:: Exercise description ::
Repeat the entries exactly as they are written.

:: Data shown ::
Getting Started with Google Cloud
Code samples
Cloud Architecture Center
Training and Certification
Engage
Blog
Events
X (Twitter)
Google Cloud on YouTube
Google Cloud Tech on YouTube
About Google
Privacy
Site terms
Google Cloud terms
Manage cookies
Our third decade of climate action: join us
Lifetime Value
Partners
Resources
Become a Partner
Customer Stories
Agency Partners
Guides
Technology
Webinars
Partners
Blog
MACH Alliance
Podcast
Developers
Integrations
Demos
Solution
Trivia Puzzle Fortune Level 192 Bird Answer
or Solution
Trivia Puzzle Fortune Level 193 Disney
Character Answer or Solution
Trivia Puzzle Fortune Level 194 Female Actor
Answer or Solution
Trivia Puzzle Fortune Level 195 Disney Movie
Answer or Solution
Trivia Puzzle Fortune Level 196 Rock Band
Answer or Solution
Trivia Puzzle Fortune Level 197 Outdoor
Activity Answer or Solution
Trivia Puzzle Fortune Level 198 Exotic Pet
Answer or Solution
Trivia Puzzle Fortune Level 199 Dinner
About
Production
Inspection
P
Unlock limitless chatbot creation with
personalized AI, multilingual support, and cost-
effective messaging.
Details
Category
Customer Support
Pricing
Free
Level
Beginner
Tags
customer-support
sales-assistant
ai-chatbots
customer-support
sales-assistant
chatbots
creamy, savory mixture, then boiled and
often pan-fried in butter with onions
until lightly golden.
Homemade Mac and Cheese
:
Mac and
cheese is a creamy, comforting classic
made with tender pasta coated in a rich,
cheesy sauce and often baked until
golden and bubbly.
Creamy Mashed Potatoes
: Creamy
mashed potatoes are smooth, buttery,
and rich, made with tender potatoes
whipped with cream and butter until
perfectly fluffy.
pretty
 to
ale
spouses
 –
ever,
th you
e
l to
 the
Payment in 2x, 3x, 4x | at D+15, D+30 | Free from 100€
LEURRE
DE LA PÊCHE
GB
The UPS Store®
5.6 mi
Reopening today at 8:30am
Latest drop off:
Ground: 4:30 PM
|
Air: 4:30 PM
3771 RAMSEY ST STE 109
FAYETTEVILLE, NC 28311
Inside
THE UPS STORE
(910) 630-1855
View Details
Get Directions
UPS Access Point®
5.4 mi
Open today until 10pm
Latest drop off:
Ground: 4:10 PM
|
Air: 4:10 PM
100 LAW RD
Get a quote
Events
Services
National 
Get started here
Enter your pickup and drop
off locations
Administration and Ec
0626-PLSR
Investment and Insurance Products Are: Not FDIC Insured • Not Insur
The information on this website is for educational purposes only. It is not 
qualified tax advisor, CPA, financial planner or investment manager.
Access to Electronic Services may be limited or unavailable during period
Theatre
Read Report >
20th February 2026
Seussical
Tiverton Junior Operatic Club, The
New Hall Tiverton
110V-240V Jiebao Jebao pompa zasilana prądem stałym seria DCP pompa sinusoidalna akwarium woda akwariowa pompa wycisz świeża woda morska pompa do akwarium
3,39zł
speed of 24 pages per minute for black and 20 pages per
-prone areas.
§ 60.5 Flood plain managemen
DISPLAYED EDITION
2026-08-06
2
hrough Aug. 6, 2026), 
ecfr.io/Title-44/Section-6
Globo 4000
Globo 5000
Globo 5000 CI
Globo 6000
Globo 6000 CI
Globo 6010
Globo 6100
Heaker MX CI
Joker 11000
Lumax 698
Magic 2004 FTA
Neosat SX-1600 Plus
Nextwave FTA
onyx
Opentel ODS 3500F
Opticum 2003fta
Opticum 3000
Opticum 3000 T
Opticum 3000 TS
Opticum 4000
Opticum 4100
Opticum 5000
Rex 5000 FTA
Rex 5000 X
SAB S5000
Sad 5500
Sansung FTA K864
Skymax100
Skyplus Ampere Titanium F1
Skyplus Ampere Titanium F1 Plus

:: Answer to this task ::
Getting Started with Google Cloud
Code samples
Cloud Architecture Center
Training and Certification
Engage
Blog
Events
X (Twitter)
Google Cloud on YouTube
Google Cloud Tech on YouTube
About Google
Privacy
Site terms
Google Cloud terms
Manage cookies
Our third decade of climate action: join us
Lifetime Value
Partners
Resources
Become a Partner
Customer Stories
Agency Partners
Guides
Technology
Webinars
Partners
Blog
MACH Alliance
Podcast
Developers
Integrations
Demos
Solution
Trivia Puzzle Fortune Level 192 Bird Answer
or Solution
Trivia Puzzle Fortune Level 193 Disney
Character Answer or Solution
Trivia Puzzle Fortune Level 194 Female Actor
Answer or Solution
Trivia Puzzle Fortune Level 195 Disney Movie
Answer or Solution
Trivia Puzzle Fortune Level 196 Rock Band
Answer or Solution
Trivia Puzzle Fortune Level 197 Outdoor
Activity Answer or Solution
Trivia Puzzle Fortune Level 198 Exotic Pet
Answer or Solution
Trivia Puzzle Fortune Level 199 Dinner
About
Production
Inspection
P
Unlock limitless chatbot creation with
personalized AI, multilingual support, and cost-
effective messaging.
Details
Category
Customer Support
Pricing
Free
Level
Beginner
Tags
customer-support
sales-assistant
ai-chatbots
customer-support
sales-assistant
chatbots
creamy, savory mixture, then boiled and
often pan-fried in butter with onions
until lightly golden.
Homemade Mac and Cheese
:
Mac and
cheese is a creamy, comforting classic
made with tender pasta coated in a rich,
cheesy sauce and often baked until
golden and bubbly.
Creamy Mashed Potatoes
: Creamy
mashed potatoes are smooth, buttery,
and rich, made with tender potatoes
whipped with cream and butter until
perfectly fluffy.
pretty
 to
ale
spouses
 –
ever,
th you
e
l to
 the
Payment in 2x, 3x, 4x | at D+15, D+30 | Free from 100€
LEURRE
DE LA PÊCHE
GB
The UPS Store®
5.6 mi
Reopening today at 8:30am
Latest drop off:
Ground: 4:30 PM
|
Air: 4:30 PM
3771 RAMSEY ST STE 109
FAYETTEVILLE, NC 28311
Inside
THE UPS STORE
(910) 630-1855
View Details
Get Directions
UPS Access Point®
5.4 mi
Open today until 10pm
Latest drop off:
Ground: 4:10 PM
|
Air: 4:10 PM
100 LAW RD
Get a quote
Events
Services
National 
Get started here
Enter your pickup and drop
off locations
Administration and Ec
0626-PLSR
Investment and Insurance Products Are: Not FDIC Insured • Not Insur
The information on this website is for educational purposes only. It is not 
qualified tax advisor, CPA, financial planner or investment manager.
Access to Electronic Services may be limited or unavailable during period
Theatre
Read Report >
20th February 2026
Seussical
Tiverton Junior Operatic Club, The
New Hall Tiverton
110V-240V Jiebao Jebao pompa zasilana prądem stałym seria DCP pompa sinusoidalna akwarium woda akwariowa pompa wycisz świeża woda morska pompa do akwarium
3,39zł
speed of 24 pages per minute for black and 20 pages per
-prone areas.
§ 60.5 Flood plain managemen
DISPLAYED EDITION
2026-08-06
2
hrough Aug. 6, 2026), 
ecfr.io/Title-44/Section-6
Globo 4000
Globo 5000
Globo 5000 CI
Globo 6000
Globo 6000 CI
Globo 6010
Globo 6100
Heaker MX CI
Joker 11000
Lumax 698
Magic 2004 FTA
Neosat SX-1600 Plus
Nextwave FTA
onyx
Opentel ODS 3500F
Opticum 2003fta
Opticum 3000
Opticum 3000 T
Opticum 3000 TS
Opticum 4000
Opticum 4100
Opticum 5000
Rex 5000 FTA
Rex 5000 X
SAB S5000
Sad 5500
Sansung FTA K864
Skymax100
Skyplus Ampere Titanium F1
Skyplus Ampere Titanium F1 Plus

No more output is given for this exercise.